I feel like there are many parents who don’t realize that they are in fact, gatekeepers. That they have the power to decide who has access to their children and how much. They don’t know that, just as in Monopoly, there are levels to what’s possible in education.

For example, on the Monopoly board, the first “lane” just after “Go” is filled with all of the “cheap properties.” Baltic Avenue, Mediterranean Avenue, and Oriental Avenue are places that no one ever really wanted to buy because they were so cheap.

But sometimes, if you’re losing the game or look up and see that everyone else has bought property in the nicer lanes around the board, sometimes you have to settle for Baltic Avenue for $60. And if you’re lucky and save your money wisely, you just might have an opportunity to buy a house and raise your tariff to a whopping $2 should someone decide to land on your block who doesn’t live there.

Now let’s pretend that this first lane represents the low-income areas in most places. Rent is low, home ownership is scarce, and wouldn’t you know it? The end of the lane leads you right to jail.

I want to stay here for a minute because it’s lanes like this that our children who come from low-income socioeconomic situations often get stuck on. They live here. Create their experiences here. Go to school here. And, in some form or fashion, are expected to produce here – on the same level as the kids who live on other lanes around the board.

However, in order to get off of this lane, you either have to visit jail, be in jail waiting for your “get out free” card, or bypass jail altogether because you rolled a good pair of numbers and luck was on your side.

In real life, many people aren’t so lucky.

I think about how the second and third lanes represent upward mobility. For every lane you manage to pass, the closer you get to Park Place and Boardwalk. The Gold Coast. The two properties that signify you made it. You are successful. Visions of big houses, safe neighborhoods, high-performing schools with great teachers and students and virtually no crime, start to dance before your eyes. You can’t wait to get on that fourth and final lane because finally, FINALLY, you have arrived.

As a parent, that’s how I feel about choice. As advocates, we should walk down the first lane, pick up children along the way who might need us to introduce them to new possibilities so they can see what might exist on the other lanes. We should stroll on by the jail. Say a little prayer for the wrongly accused and remind ourselves that that jail is part of our community too. Let’s not forget that we’re all in this together.

As we move along the second and third lanes, things are looking up. Property values are increasing. In our minds, schools are getting better. Families are whole units. People seem happier. Those in power are keeping their promises.

We keep going around until we get to that fourth lane. However, before we can enter this lane there is the danger of landing on the “Go to Jail” square. Just when you think the coast is clear, something creeps up that could possibly send you straight to jail. Kavanaugh anyone?

I am an advocate for children, especially for children of color. Those who systemically have less and don’t ever seem to have a fair chance. Those who are left to drink lead-filled, brown water from the school water fountain. Those whose parents trust the powers that be to provide the basic necessities to keep their children safe while in school.
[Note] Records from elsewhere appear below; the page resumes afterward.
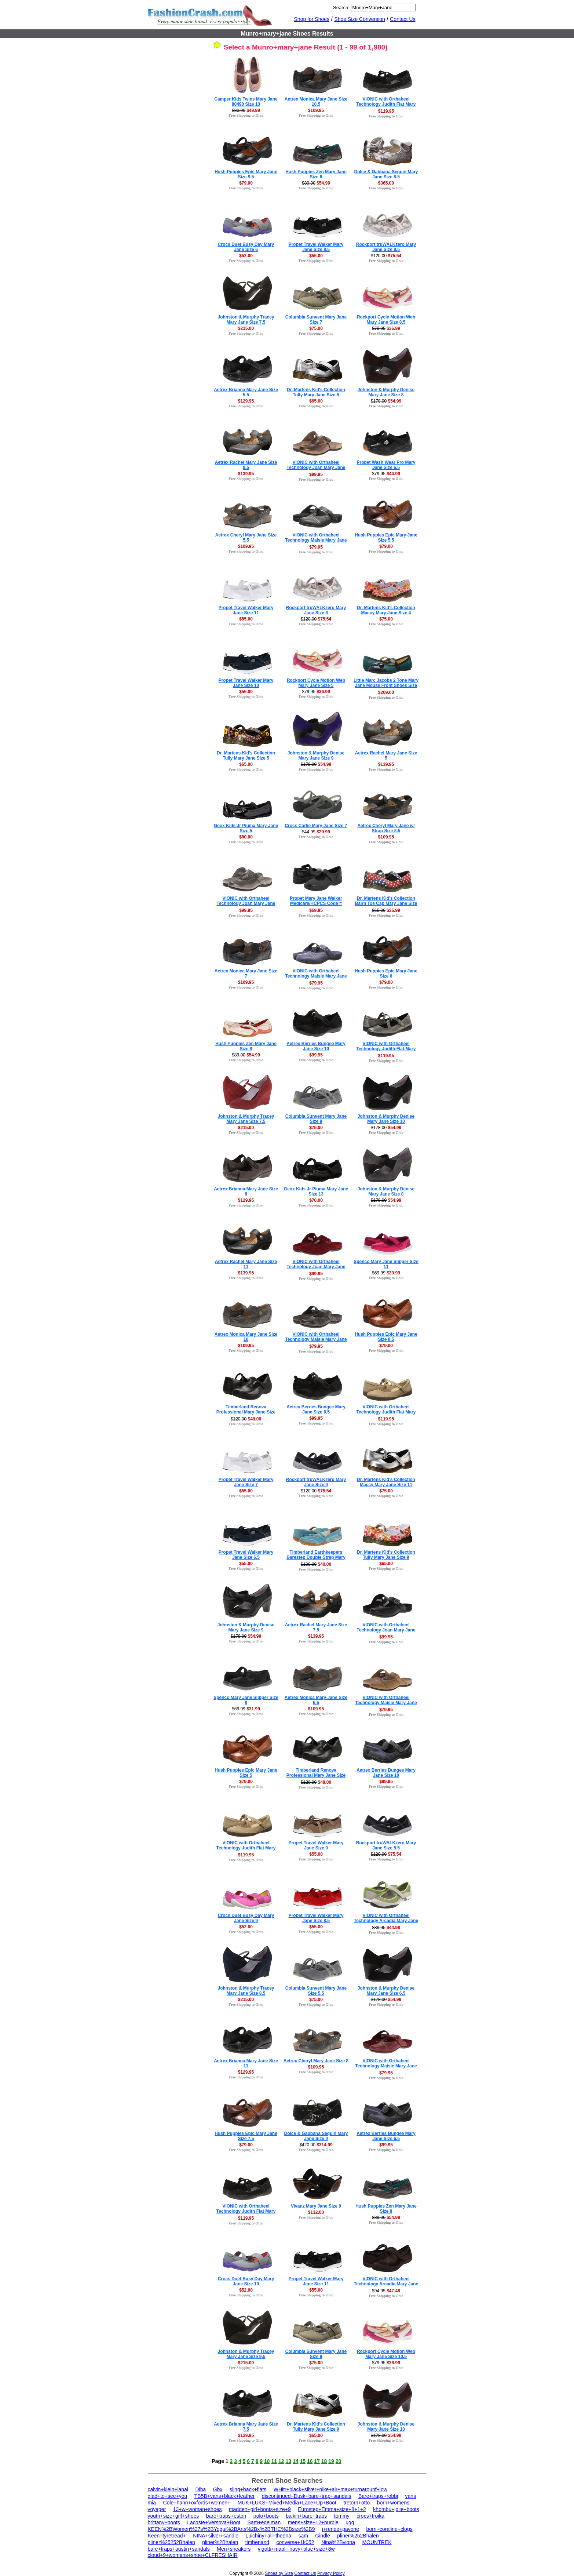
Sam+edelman (264, 2522)
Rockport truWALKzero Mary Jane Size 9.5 (386, 247)
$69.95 (316, 910)
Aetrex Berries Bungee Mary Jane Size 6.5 (316, 1409)
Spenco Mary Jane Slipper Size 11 (386, 1264)
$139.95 (246, 473)
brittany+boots (164, 2522)
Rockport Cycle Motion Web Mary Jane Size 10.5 (386, 2354)
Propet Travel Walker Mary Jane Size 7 (246, 1482)
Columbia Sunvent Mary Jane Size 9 (316, 1119)
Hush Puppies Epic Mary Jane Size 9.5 (246, 174)
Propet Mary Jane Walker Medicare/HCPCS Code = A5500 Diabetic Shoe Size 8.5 (316, 903)
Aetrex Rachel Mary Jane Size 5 (386, 755)
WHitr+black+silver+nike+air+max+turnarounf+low (330, 2489)
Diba (200, 2489)
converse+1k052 (295, 2542)
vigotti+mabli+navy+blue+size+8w (296, 2549)
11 (274, 2461)
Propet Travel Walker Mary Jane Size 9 (316, 1845)
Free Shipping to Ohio (245, 115)
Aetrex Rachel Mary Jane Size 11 (246, 1264)
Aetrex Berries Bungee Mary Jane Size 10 (316, 1046)
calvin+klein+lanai (168, 2489)
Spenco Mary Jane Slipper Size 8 (245, 1700)
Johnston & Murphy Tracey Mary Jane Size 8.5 (245, 1991)
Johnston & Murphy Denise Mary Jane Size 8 (386, 392)
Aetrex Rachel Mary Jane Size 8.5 (246, 465)
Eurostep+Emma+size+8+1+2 (332, 2509)
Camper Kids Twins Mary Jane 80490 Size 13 (246, 102)
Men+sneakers (234, 2549)
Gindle (322, 2536)
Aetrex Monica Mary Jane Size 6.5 (316, 1700)
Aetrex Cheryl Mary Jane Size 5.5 (246, 537)
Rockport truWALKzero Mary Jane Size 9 (316, 1482)
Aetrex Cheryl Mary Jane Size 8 (316, 2060)
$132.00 (316, 2212)
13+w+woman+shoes (197, 2509)
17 (317, 2461)
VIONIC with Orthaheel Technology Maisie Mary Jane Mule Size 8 (316, 976)
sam (303, 2536)
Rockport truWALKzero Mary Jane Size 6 (316, 610)
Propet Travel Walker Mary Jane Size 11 (246, 610)
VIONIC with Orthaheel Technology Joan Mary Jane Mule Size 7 (316, 467)
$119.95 (386, 111)
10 (267, 2461)
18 (324, 2461)
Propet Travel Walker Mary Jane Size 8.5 (316, 247)
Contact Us (402, 19)
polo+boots (266, 2516)
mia (152, 2503)
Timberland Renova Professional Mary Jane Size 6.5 (316, 1775)
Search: (341, 7)
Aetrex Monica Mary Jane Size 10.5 (316, 102)
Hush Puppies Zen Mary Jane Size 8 (246, 1046)
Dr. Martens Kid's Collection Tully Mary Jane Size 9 (386, 1555)
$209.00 (386, 692)
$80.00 (246, 837)
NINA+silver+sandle (215, 2536)
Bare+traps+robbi (378, 2496)
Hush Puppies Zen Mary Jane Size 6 (316, 174)
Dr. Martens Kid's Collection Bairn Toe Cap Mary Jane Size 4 (386, 903)
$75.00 (316, 328)
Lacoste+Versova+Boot (213, 2522)
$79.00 (246, 183)
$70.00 (316, 1200)
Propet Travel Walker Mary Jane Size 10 (246, 683)
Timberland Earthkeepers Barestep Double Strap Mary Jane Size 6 (316, 1557)
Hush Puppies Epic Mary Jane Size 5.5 (386, 537)
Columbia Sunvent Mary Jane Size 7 (316, 319)
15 (303, 2461)
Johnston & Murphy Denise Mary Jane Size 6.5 (386, 1991)
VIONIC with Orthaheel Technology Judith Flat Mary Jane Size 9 (246, 2211)
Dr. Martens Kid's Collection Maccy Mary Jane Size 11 (386, 1482)
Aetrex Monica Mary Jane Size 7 (246, 973)
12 (281, 2461)
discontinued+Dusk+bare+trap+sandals (306, 2496)
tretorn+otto (356, 2503)
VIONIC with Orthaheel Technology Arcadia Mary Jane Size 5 (386, 2284)
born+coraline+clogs (389, 2529)
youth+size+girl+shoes (173, 2516)
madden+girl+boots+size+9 (260, 2509)
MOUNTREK (376, 2542)
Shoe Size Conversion (359, 19)
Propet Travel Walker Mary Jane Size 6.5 (246, 1555)
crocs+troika (370, 2516)
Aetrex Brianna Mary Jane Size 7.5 (246, 2427)
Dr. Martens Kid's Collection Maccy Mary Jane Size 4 (386, 610)
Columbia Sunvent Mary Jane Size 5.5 (316, 1991)
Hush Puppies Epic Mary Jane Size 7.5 (246, 2136)
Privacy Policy (331, 2573)
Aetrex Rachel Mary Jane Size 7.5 (316, 1627)
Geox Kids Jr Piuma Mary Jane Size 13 (316, 1191)
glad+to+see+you (167, 2496)
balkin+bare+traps (306, 2516)
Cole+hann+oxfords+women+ (197, 2503)
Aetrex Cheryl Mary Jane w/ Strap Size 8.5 (385, 828)
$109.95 (316, 110)
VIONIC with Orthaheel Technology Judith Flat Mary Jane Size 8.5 (386, 1048)
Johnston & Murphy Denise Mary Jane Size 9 (316, 755)
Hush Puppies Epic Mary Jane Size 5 (246, 1773)
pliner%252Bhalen (358, 2536)
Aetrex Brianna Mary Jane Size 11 (246, 2063)
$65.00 (316, 401)
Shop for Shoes (312, 19)
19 (331, 2461)
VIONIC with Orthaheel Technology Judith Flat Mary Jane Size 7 (386, 104)
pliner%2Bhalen (220, 2542)
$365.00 (386, 183)
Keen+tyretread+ (167, 2536)
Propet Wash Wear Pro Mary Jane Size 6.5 (386, 465)
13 (288, 2461)
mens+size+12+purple (313, 2522)
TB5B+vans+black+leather (224, 2496)
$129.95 (246, 401)
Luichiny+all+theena (268, 2536)
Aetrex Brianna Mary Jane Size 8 (246, 1191)
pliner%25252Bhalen (171, 2542)
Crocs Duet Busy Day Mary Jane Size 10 (246, 2281)
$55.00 (316, 255)
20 (338, 2461)
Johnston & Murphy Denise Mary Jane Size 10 (386, 1119)
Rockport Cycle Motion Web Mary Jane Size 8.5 (386, 319)
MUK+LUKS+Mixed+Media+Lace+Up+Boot (287, 2503)
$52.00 (246, 255)
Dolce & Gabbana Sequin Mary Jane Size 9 (316, 2136)
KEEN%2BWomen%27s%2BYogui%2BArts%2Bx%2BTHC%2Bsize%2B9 (231, 2529)
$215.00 (246, 328)
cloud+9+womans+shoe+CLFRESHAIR (193, 2555)
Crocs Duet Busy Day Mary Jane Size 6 (246, 247)
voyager (157, 2509)
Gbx (218, 2489)
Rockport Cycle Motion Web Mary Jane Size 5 (316, 683)
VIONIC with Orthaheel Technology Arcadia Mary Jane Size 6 (386, 1920)
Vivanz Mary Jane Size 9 (316, 2206)
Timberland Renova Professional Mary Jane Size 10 (245, 1412)
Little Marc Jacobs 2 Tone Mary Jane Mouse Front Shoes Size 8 (386, 685)
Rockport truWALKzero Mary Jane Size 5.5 (386, 1845)
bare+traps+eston (226, 2516)
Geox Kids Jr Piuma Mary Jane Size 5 (246, 828)
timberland (257, 2542)
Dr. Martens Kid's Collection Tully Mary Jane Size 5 (316, 392)
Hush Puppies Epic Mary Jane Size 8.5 (386, 1337)
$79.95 (316, 547)
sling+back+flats (248, 2489)
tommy (342, 2516)
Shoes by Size (279, 2573)
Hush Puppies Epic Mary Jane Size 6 (386, 973)
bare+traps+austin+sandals (179, 2549)
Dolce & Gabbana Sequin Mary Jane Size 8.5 (386, 174)
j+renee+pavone (340, 2529)
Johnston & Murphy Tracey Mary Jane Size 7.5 (245, 319)
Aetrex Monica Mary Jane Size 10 (246, 1337)
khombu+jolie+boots (396, 2509)
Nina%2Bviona (338, 2542)
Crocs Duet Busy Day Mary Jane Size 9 (246, 1918)
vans (410, 2496)
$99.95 (316, 474)
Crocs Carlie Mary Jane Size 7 (316, 825)
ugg (350, 2522)
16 (310, 2461)
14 (296, 2461)
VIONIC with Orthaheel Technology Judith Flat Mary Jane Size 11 (386, 1412)
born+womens (393, 2503)
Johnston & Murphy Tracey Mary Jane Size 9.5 (245, 2354)
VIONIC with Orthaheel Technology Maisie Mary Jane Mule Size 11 (316, 540)
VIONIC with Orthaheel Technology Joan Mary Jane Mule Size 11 (246, 903)
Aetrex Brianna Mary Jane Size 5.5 (246, 392)
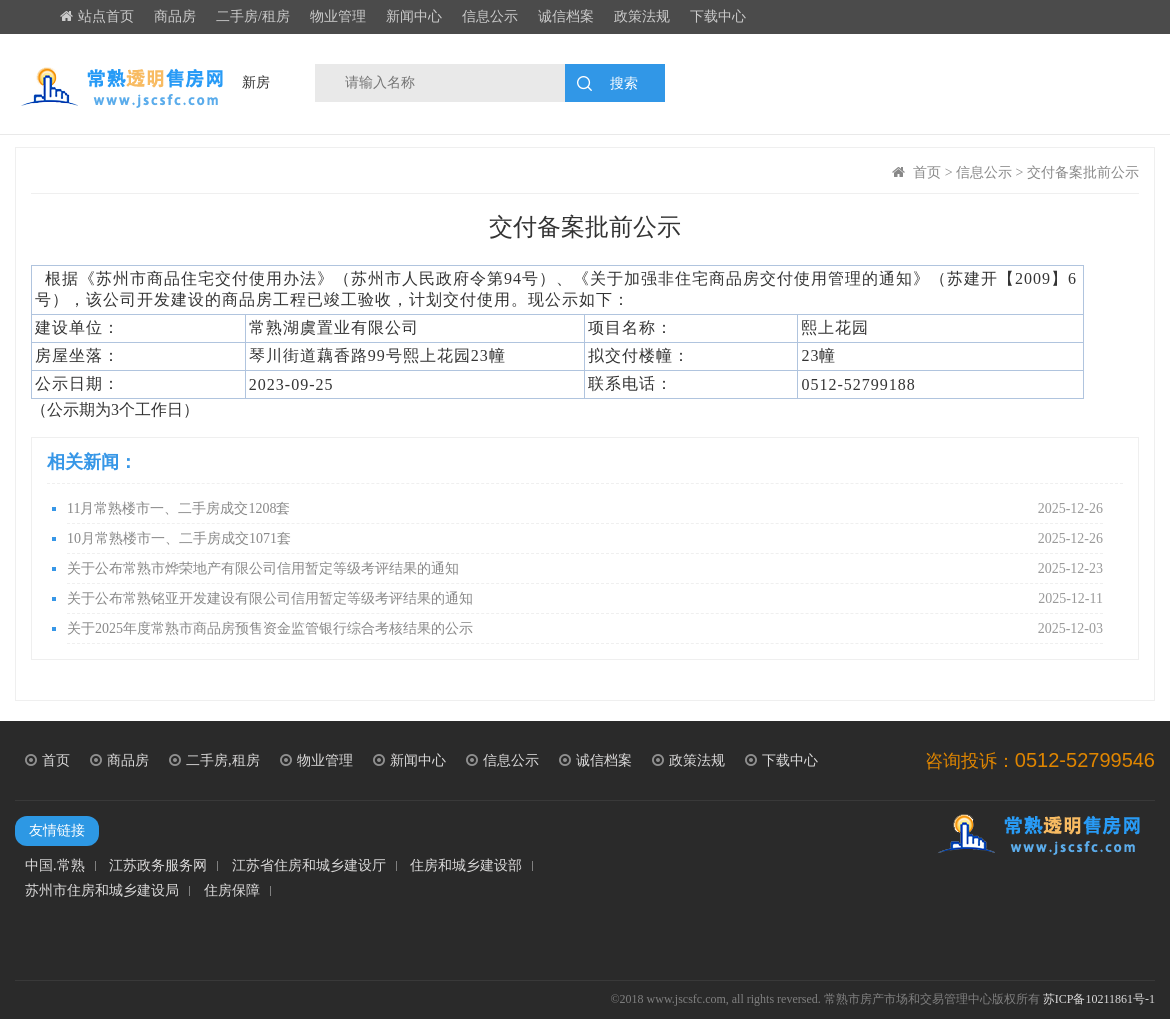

Children who are just like any other – young, full of hope, trusting, excited about and highly-capable of learning, who envision a future that offers more than their current circumstances. They are children who want to be safe and secure, loved and protected, fed and clothed, so that they can become productive citizens while disrupting the systems as activists that are trying to take away all of the things that I’ve listed above.

It is those children that we need to train up to understand that lead in the water is unacceptable! Having to take remedial classes is unacceptable! Being forced to believe the hype that our current systems care about you is unacceptable when proven that it’s not true!

It is okay to be a warrior. It’s time for warrior-type action!